Despite what many modern critics say, Shakespeare's plays are written from a profoundly Christian perspective. This site presents literary criticism demonstrating that. To submit your essay for publication (arguing either for or against this position), email us - kevin @ thewordinc.org

Shakespeare, Thomas More and Henry VIII

Joseph Pearce speculates on the political mood behind Sir Thomas More and Henry VIII.

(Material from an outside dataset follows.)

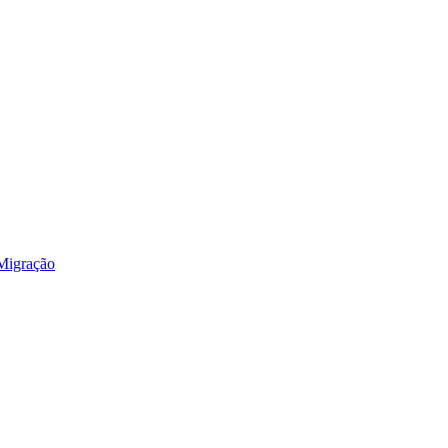
 Migração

Shakespeare, Thomas More and Henry VIII
by
Joseph Pearce


As mentioned earlier on this site, I was honoured to be asked to write the introduction to the first Spanish edition of the play, Sir Thomas More, which was authored by Shakespeare in collaboration with several other contemporary playwrights. Querying some of the assertions that I made in that introduction, a Spanish correspondence wrote to ask "why Shakespeare was so cautious about censorship in this play, whereas he openly signed the perhaps even more pro-Catholic Henry VIII". Here's my response:


First, if the dating of the two plays is correct, i.e. around 1603 or 1604 for Sir Thomas More and circa 1612 or 1613 for Henry VIII, it is significant that the former was written or at least being submitted to the censor within months of the death of Elizabeth. This would seem to explain the caginess of Shakespeare and his collaborators. The future was uncertain, as was the fate of the play. By 1613 the shadow of Elizabeth and the Tudors would have weakened considerably, enabling playwrights to criticize them with more confidence. James had no reason to protect the reputation of the woman who had sanctioned the killing of his mother, nor did he owe any particular allegiance to Elizabeth's father. On the contrary, the Stuart Ascendancy might have tacitly welcomed a revisionist approach to their Tudor predecessors which accentuated a skeptical or ambivalent reading of recent history. In this respect, I am tempted to see a somewhat surprising parallel between the writing of Henry VIII and Solzhenitsyn's writing of One Day in the Life of Ivan Denisovich. Solzhenitsyn's novel was published in the midst of a repressive communist regime because it was seen by Krushchev as a work of historical revisionism attacking Stalin. In the same way that Krushchev was happy to see his predecessor's reputation questioned and maligned, so James might have been happy enough to allow criticism of Henry VIII. By contrast, Sir Thomas More was an historical figure whose subsidiarist approach to politics, insisting that obedience to the King must always be subject to obedience to God, would have made him an enduring political threat to the reigning monarch, especially in light of the emerging political philosophy of the Divine Right of Kings.